> _MATERIAL FOR THE TASK_
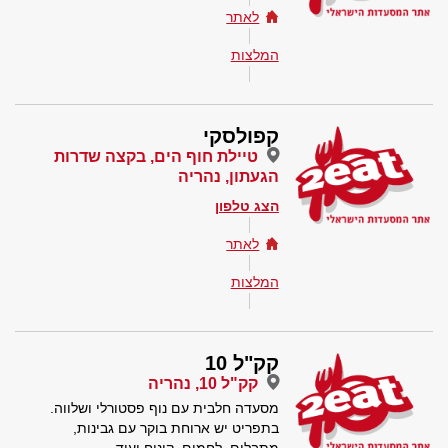
לאתר
המלצות
קפולסקי
טיילת חוף הים, בקצה שדרות
הגעתון, נהריה
הצג טלפון
לאתר
המלצות
קק"ל 10
קק"ל 10, נהריה
מסעדה חלבית עם נוף פסטורלי ושלווה.
בתפריט יש ארוחת בוקר עם גבינות,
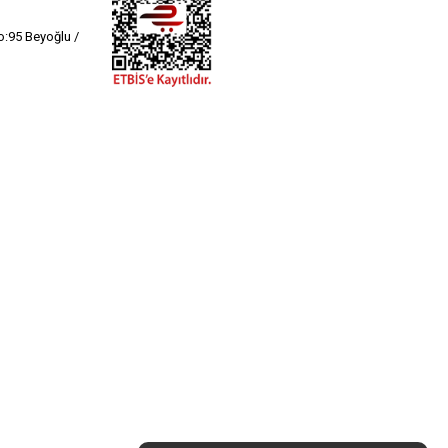
:95 Beyoğlu /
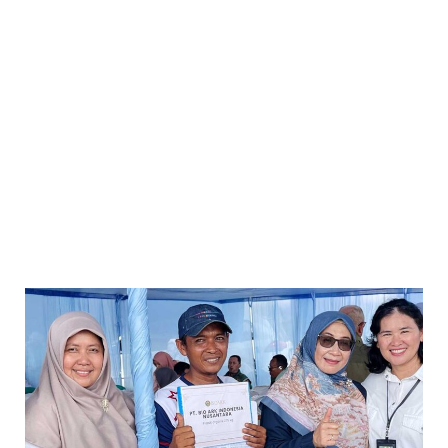
pendampingan teknis berbasis riset.
Banten, yang kini termasuk salah satu provinsi penghasil beras
terbesar di Indonesia, memiliki peran strategis dalam
memperkuat ketahanan pangan nasional. Program ini
menargetkan peningkatan produktivitas dengan potensi hasil
panen hingga 10 ton per hektare.
Sebagai mitra strategis, BioArk Indonesia Nusantara mendukung
program ini melalui teknologi biofertilizer dan solusi peningkatan
kesuburan tanah, sekaligus membantu memvalidasi praktik
pertanian berkelanjutan dalam kondisi nyata di lapangan.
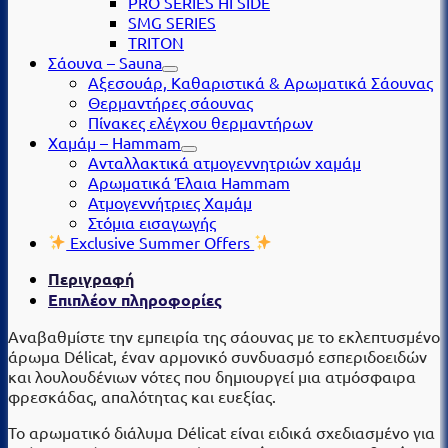
PRO SERIES HI SIDE
SMG SERIES
TRITON
Σάουνα – Sauna
Αξεσουάρ, Καθαριστικά & Αρωματικά Σάουνας
Θερμαντήρες σάουνας
Πίνακες ελέγχου θερμαντήρων
Χαμάμ – Hammam
Ανταλλακτικά ατμογεννητριών χαμάμ
Αρωματικά Έλαια Hammam
Ατμογεννήτριες Χαμάμ
Στόμια εισαγωγής
Exclusive Summer Offers
Περιγραφή
Επιπλέον πληροφορίες
Αναβαθμίστε την εμπειρία της σάουνας με το εκλεπτυσμένο
άρωμα Délicat, έναν αρμονικό συνδυασμό εσπεριδοειδών
και λουλουδένιων νότες που δημιουργεί μια ατμόσφαιρα
φρεσκάδας, απαλότητας και ευεξίας.
Το αρωματικό διάλυμα Délicat είναι ειδικά σχεδιασμένο για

> _ACTIVITY_
Output, exactly and only: the line containing "pertanian berkelanjutan dalam", the last line of the listing above, and every line in between. Leave the pictures out.

> _RESULT OF THE EXERCISE_
pertanian berkelanjutan dalam kondisi nyata di lapangan.
PRO SERIES HI SIDE
SMG SERIES
TRITON
Σάουνα – Sauna
Αξεσουάρ, Καθαριστικά & Αρωματικά Σάουνας
Θερμαντήρες σάουνας
Πίνακες ελέγχου θερμαντήρων
Χαμάμ – Hammam
Ανταλλακτικά ατμογεννητριών χαμάμ
Αρωματικά Έλαια Hammam
Ατμογεννήτριες Χαμάμ
Στόμια εισαγωγής
Exclusive Summer Offers
Περιγραφή
Επιπλέον πληροφορίες
Αναβαθμίστε την εμπειρία της σάουνας με το εκλεπτυσμένο
άρωμα Délicat, έναν αρμονικό συνδυασμό εσπεριδοειδών
και λουλουδένιων νότες που δημιουργεί μια ατμόσφαιρα
φρεσκάδας, απαλότητας και ευεξίας.
Το αρωματικό διάλυμα Délicat είναι ειδικά σχεδιασμένο για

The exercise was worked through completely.